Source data
-- Opening Marker --

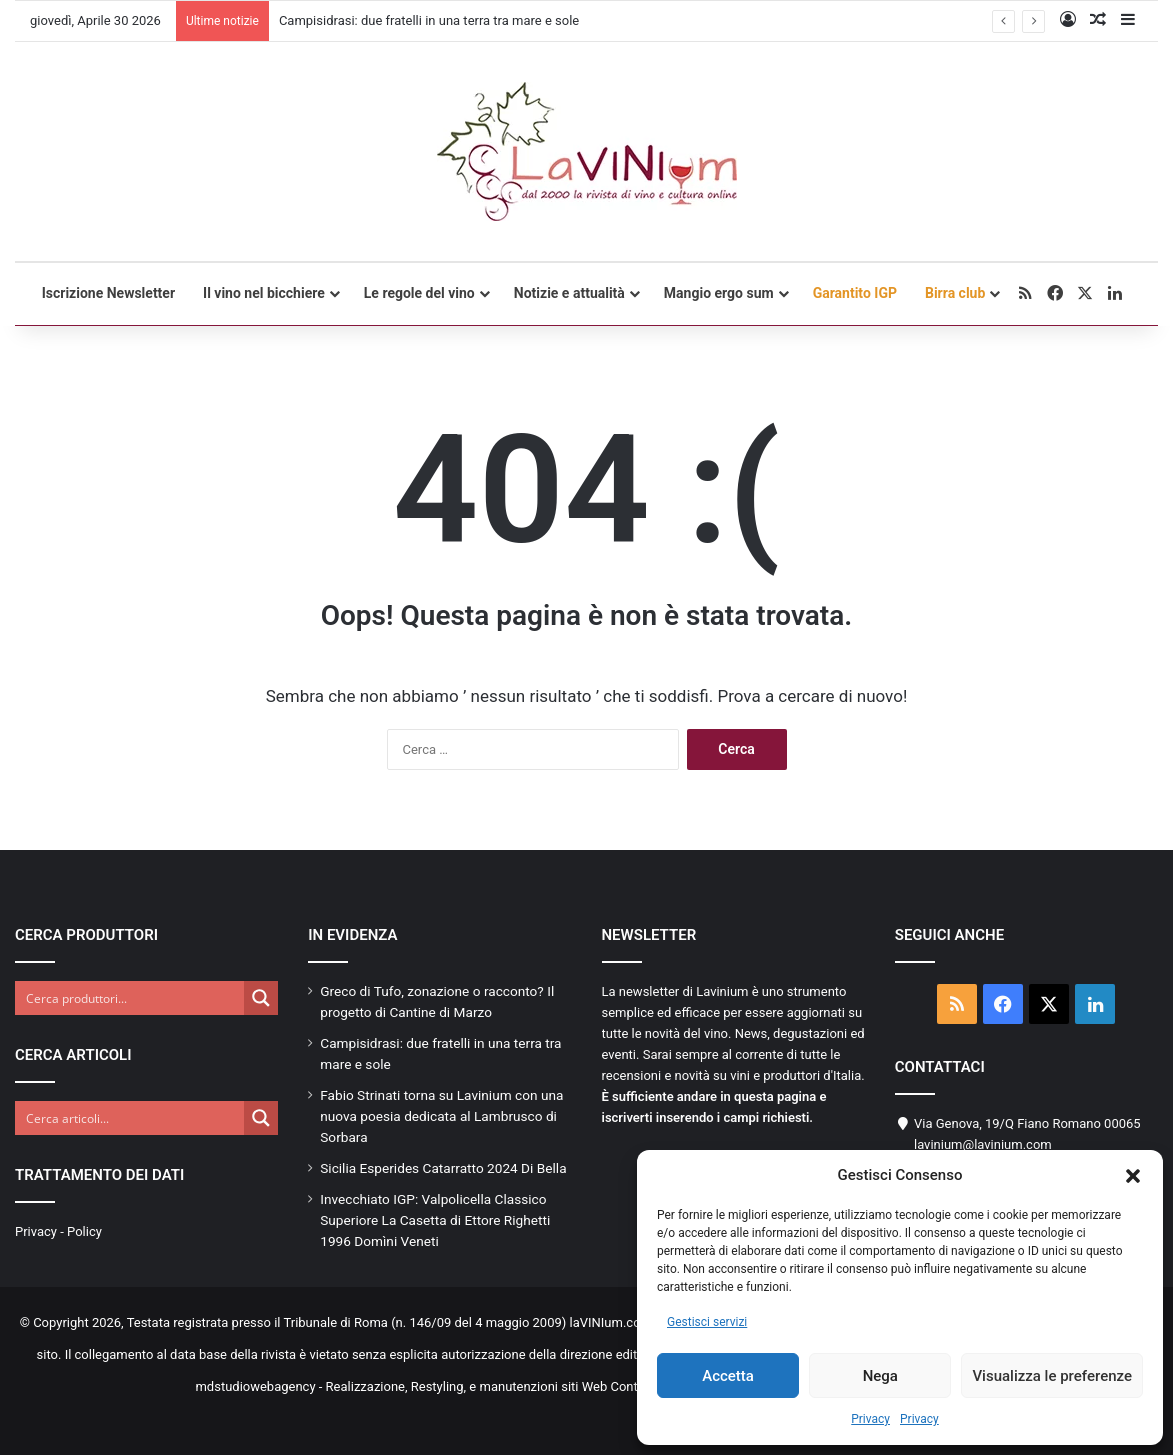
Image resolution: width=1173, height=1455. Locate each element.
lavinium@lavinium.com (983, 1144)
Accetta (728, 1376)
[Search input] (130, 998)
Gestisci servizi (707, 1322)
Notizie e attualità (569, 293)
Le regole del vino (419, 293)
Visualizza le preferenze (1052, 1376)
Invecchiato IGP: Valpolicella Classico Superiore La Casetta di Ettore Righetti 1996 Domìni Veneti (435, 1220)
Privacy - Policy (58, 1231)
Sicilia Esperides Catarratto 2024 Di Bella (443, 1168)
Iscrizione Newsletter (108, 293)
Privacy (870, 1419)
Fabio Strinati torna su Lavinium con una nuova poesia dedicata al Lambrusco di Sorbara (441, 1116)
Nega (880, 1376)
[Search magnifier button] (261, 998)
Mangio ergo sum (719, 293)
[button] (1133, 1176)
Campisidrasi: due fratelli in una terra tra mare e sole (429, 20)
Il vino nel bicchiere (264, 293)
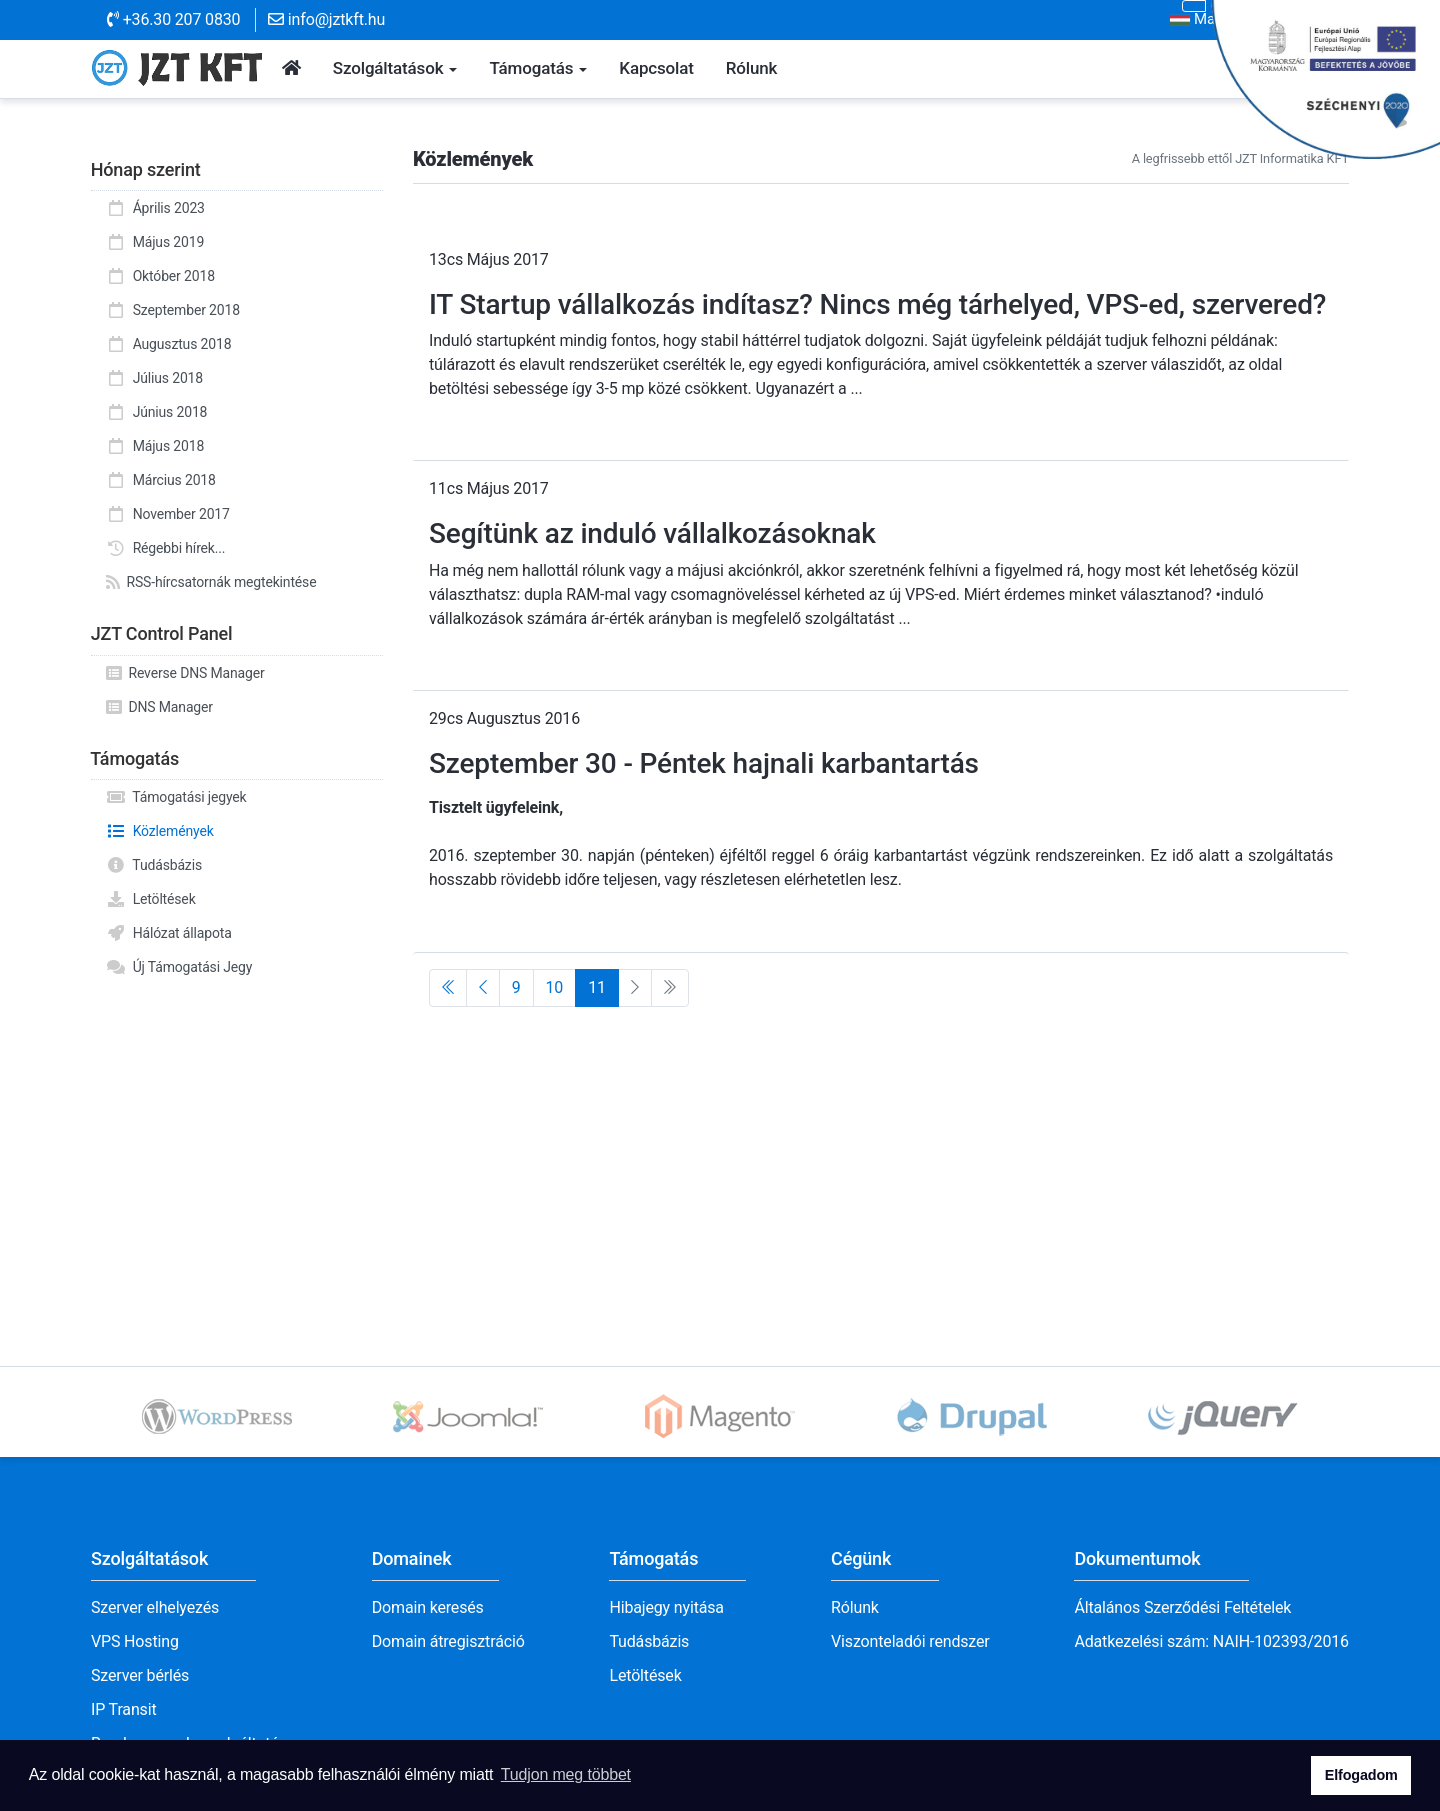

-- Closing Marker --

### [What this task involves]
Exactly the lines above from the one with "Le regole del vino (419, 293)" to the one with "[button] (1133, 1176)", both included, are to be quoted; leave the rest out.

### [Exercise response]
Le regole del vino (419, 293)
Visualizza le preferenze (1052, 1376)
Invecchiato IGP: Valpolicella Classico Superiore La Casetta di Ettore Righetti 1996 Domìni Veneti (435, 1220)
Privacy - Policy (58, 1231)
Sicilia Esperides Catarratto 2024 Di Bella (443, 1168)
Iscrizione Newsletter (108, 293)
Privacy (870, 1419)
Fabio Strinati torna su Lavinium con una nuova poesia dedicata al Lambrusco di Sorbara (441, 1116)
Nega (880, 1376)
[Search magnifier button] (261, 998)
Mangio ergo sum (719, 293)
[button] (1133, 1176)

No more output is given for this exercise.